Leader of the Opposition
- In office 21 September 2015 – 24 November 2015
- Prime Minister: Alexis Tsipras
- Preceded by: Himself (August 2015)
- Succeeded by: Giannis Plakiotakis
- In office 5 July 2015 – 27 August 2015
- Prime Minister: Alexis Tsipras
- Preceded by: Antonis Samaras
- Succeeded by: Himself (September 2015)

Interim President of New Democracy
- In office 5 July 2015 – 24 November 2015
- Deputy: Stavros Dimas Dimitris Avramopoulos
- Preceded by: Antonis Samaras
- Succeeded by: Giannis Plakiotakis (interim)

10th Speaker of the Hellenic Parliament
- In office 29 June 2012 – 6 February 2015
- President: Karolos Papoulias
- Preceded by: Vyron Polydoras
- Succeeded by: Zoi Konstantopoulou

Minister for National Defence
- In office 15 February 2006 – 7 October 2009
- Prime Minister: Kostas Karamanlis
- Preceded by: Spilios Spiliotopoulos
- Succeeded by: Evangelos Venizelos

Member of the Hellenic Parliament
- In office 18 June 1989 – 25 April 2019
- Constituency: Athens B

Member of the European Parliament
- Incumbent
- Assumed office 2 July 2019
- Constituency: Greece

Personal details
- Born: 14 December 1953 (age 72) Athens, Kingdom of Greece
- Party: New Democracy
- Spouse: Ioanna Kolokota
- Children: 2
- Alma mater: University of Athens Panteion University
- Profession: Politician; Lawyer;

= Vangelis Meimarakis =

Greek politician

Evangelos-Vasileios "Vangelis" Meimarakis (Ευάγγελος-Βασίλειος "Βαγγέλης" Μεϊμαράκης, /el/; born 14 December 1953) is a Greek politician who served as the acting President of New Democracy and Leader of the Opposition in Greece from 5 July to 24 November 2015, competing as the challenger to Prime Minister Alexis Tsipras in the September 2015 Greek legislative election. He lost in the run-off of the New Democracy leadership election, 2015–16. Since 2019, he has been a Member of the European Parliament.

Meimarakis previously served as the Speaker of the Hellenic Parliament from 2012 to 2014 and as Minister for National Defence from 2006 to 2009. He was a Member of the Hellenic Parliament for Athens B from 1989 until 2019.

==Early life and education==

Meimarakis was born in Athens and is of Cretan descent. His father was a Member of the Hellenic Parliament with ERE representing Heraklion.

Meimarakis joined New Democracy in 1974 as a student at Panteion University. That year, he helped found the Youth Organisation of New Democracy (ONNED).

==Political career==
===Early political career===
Meimarakis was appointed chairman of the ONNED Executive Committee in 1984, and led the organisation to its 1st Conference in March 1987. He has been a member of the New Democracy Central Committee since the 2nd Party Conference in 1986.

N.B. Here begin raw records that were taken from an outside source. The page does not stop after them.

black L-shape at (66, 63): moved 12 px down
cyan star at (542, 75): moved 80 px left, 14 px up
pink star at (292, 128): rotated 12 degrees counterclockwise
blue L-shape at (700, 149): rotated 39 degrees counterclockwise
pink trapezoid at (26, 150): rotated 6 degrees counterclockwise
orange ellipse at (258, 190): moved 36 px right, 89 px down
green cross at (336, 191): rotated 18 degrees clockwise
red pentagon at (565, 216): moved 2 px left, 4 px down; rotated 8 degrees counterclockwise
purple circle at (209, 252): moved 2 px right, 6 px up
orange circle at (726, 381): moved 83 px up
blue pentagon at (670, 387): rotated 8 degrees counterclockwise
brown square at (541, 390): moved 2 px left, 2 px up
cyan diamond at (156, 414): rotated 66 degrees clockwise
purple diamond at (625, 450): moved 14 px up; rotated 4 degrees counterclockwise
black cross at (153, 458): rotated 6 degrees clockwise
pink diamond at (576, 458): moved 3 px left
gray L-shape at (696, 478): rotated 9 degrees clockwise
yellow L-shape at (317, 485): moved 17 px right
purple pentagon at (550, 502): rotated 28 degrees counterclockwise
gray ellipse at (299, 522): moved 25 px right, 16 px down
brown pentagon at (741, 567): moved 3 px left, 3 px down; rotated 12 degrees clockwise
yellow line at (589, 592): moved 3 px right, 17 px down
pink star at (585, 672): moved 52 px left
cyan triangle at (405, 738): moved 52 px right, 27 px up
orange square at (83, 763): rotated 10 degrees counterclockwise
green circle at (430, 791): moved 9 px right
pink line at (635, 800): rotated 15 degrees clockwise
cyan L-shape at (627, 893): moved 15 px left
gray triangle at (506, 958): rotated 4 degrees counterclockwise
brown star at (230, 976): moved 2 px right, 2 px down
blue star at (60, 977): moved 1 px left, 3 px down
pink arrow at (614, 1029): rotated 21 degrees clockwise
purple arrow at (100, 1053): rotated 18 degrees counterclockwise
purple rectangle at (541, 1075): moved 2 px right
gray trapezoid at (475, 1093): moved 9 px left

He was first elected as a New Democracy Member of the Hellenic Parliament representing Athens B in the general elections of 1989 (June and November). He has since been reelected in 1990, 1993, 1996 and 2000.

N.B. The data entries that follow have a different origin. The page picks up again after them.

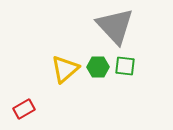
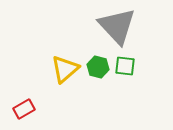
gray triangle: moved 2 px right
green hexagon: rotated 15 degrees clockwise
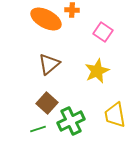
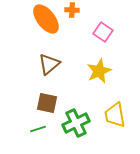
orange ellipse: rotated 24 degrees clockwise
yellow star: moved 2 px right
brown square: rotated 30 degrees counterclockwise
green cross: moved 5 px right, 2 px down
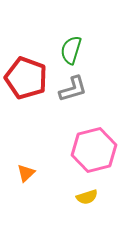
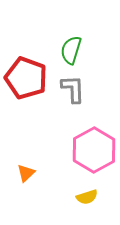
gray L-shape: rotated 76 degrees counterclockwise
pink hexagon: rotated 15 degrees counterclockwise
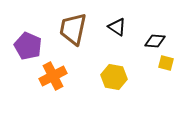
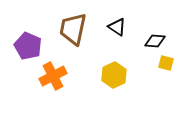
yellow hexagon: moved 2 px up; rotated 25 degrees clockwise
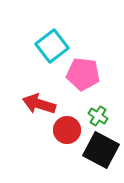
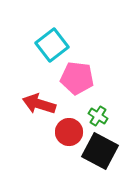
cyan square: moved 1 px up
pink pentagon: moved 6 px left, 4 px down
red circle: moved 2 px right, 2 px down
black square: moved 1 px left, 1 px down
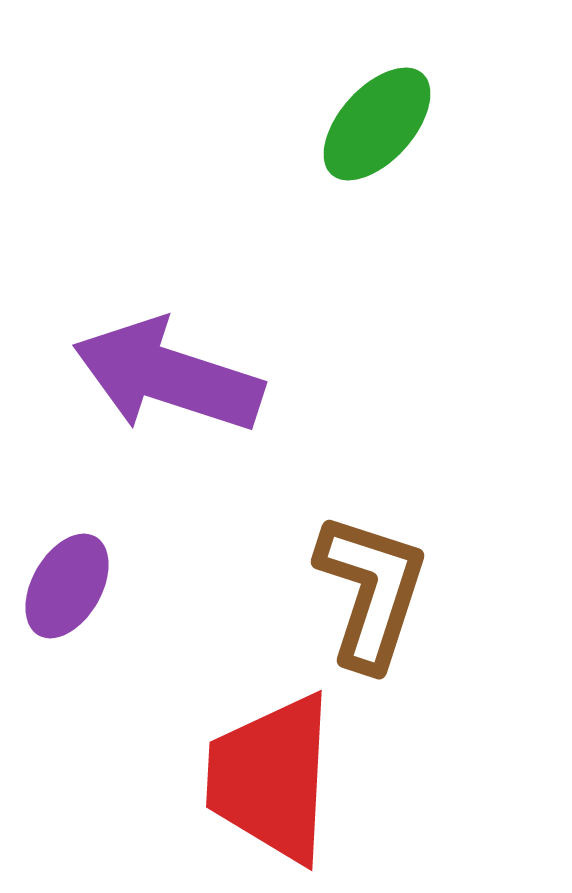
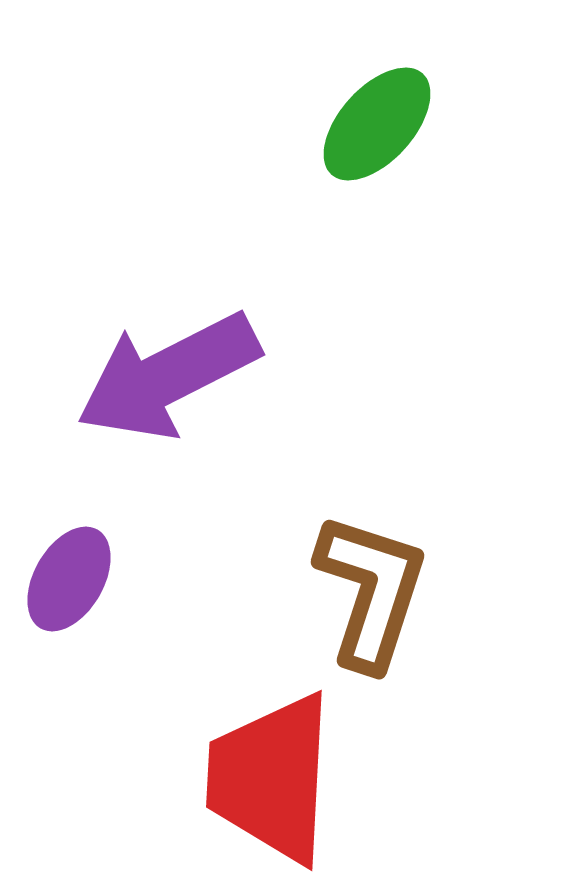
purple arrow: rotated 45 degrees counterclockwise
purple ellipse: moved 2 px right, 7 px up
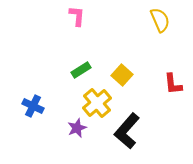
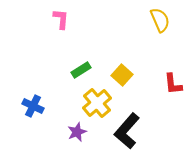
pink L-shape: moved 16 px left, 3 px down
purple star: moved 4 px down
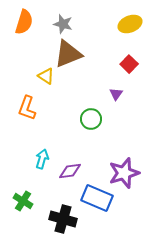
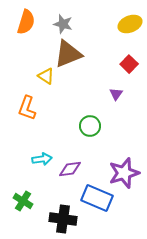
orange semicircle: moved 2 px right
green circle: moved 1 px left, 7 px down
cyan arrow: rotated 66 degrees clockwise
purple diamond: moved 2 px up
black cross: rotated 8 degrees counterclockwise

Meimarakis was one of New Democracy's parliamentary representatives from 1991 to 1992. He served as Deputy Minister for Sports from 1992 to 1993. In March 2001, at New Democracy's 5th Conference, he was elected as Secretary of the Central Committee, the first person to hold this role. He was reelected as Secretary in July 2004, and remained in this role until 15 February 2006, when he was appointed as the Minister for National Defense in the First Cabinet of Kostas Karamanlis.

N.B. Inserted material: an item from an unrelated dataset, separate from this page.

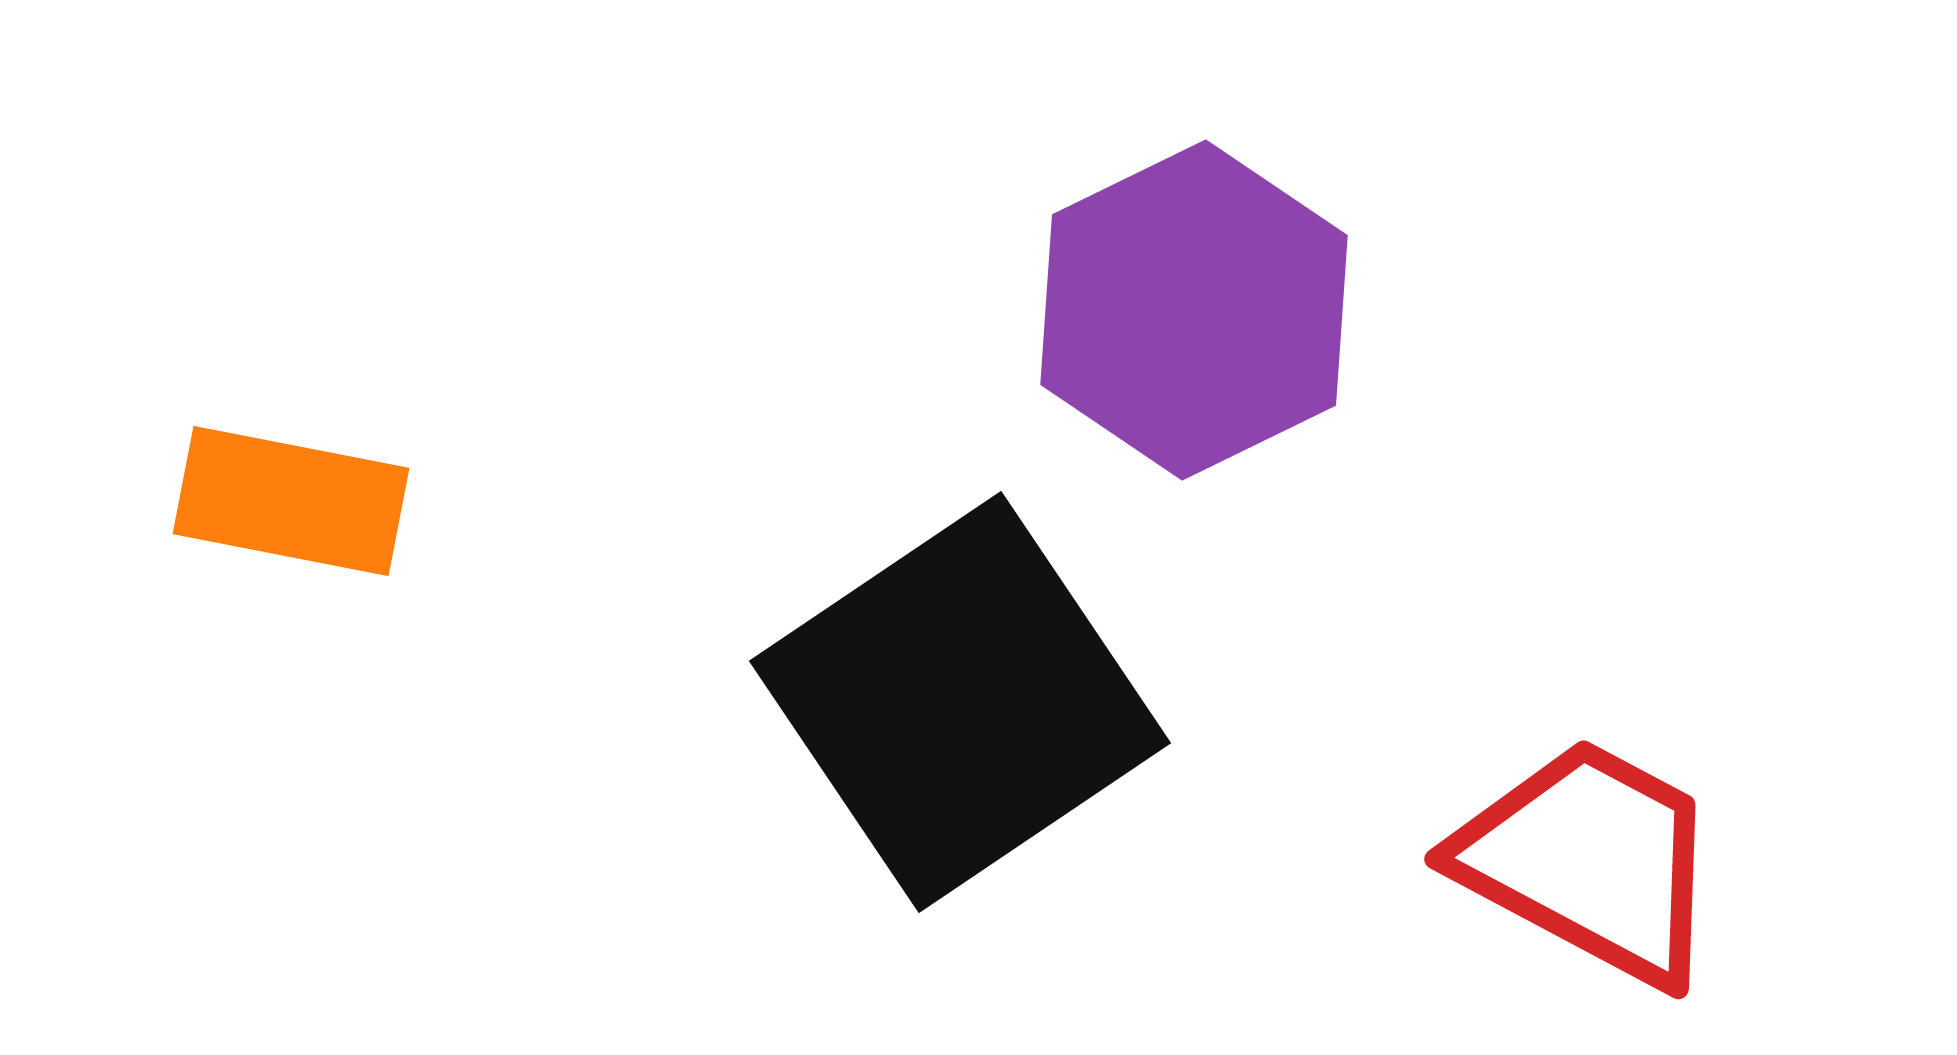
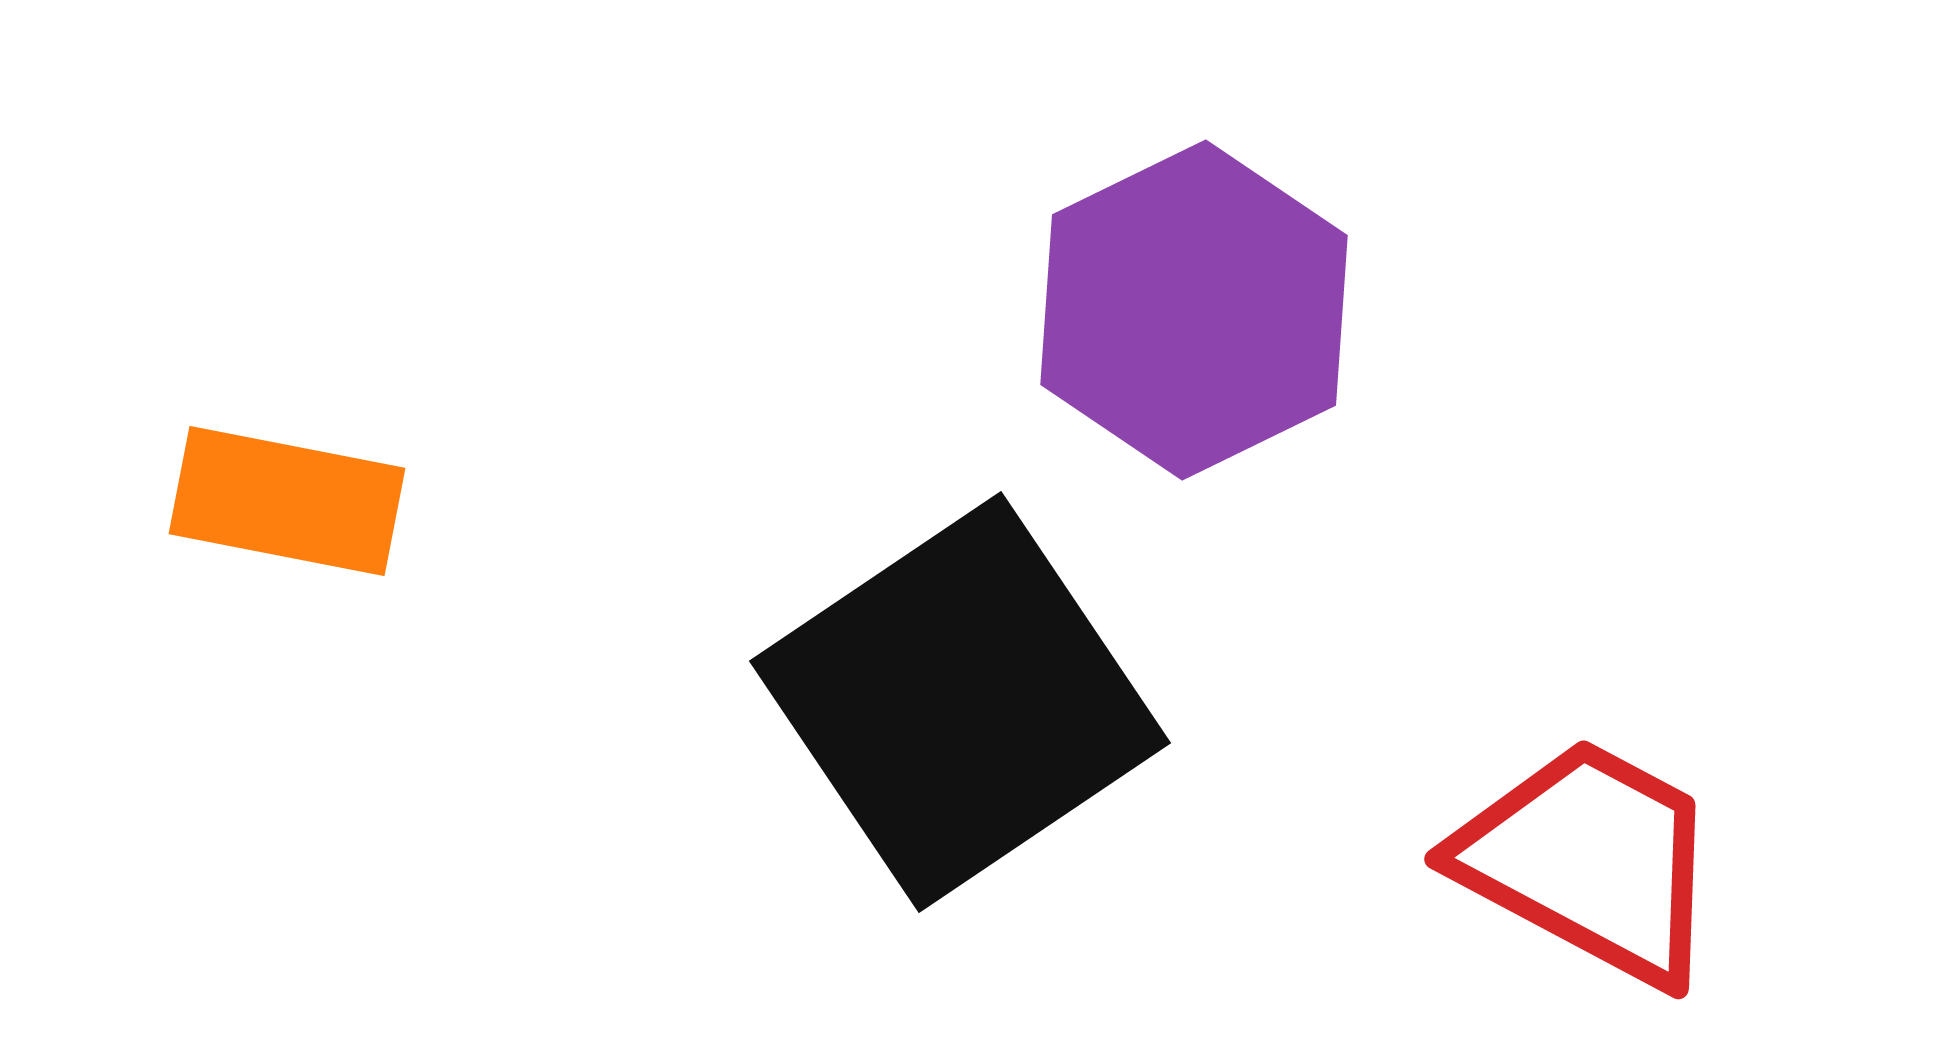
orange rectangle: moved 4 px left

===Speaker of the Hellenic Parliament (2012–2015)===
On 29 June 2012, he became Speaker of the Hellenic Parliament, a position he held until the next Parliament was elected in January 2015.

===Leader of the New Democracy (2015)===
In July 2015, Antonis Samaras resigned as leader of New Democracy following the 'No' vote in the bailout referendum. Meimarakis took over from Samaras as an interim leader. In this capacity he led the party into the snap election on 20 September 2015, at which New Democracy were defeated for a second time in nine months by SYRIZA. Meimarakis did however succeed in slightly increasing the ND vote share from 27.8% to 28.1%. Despite this, their seat tally dropped from 76 to 75.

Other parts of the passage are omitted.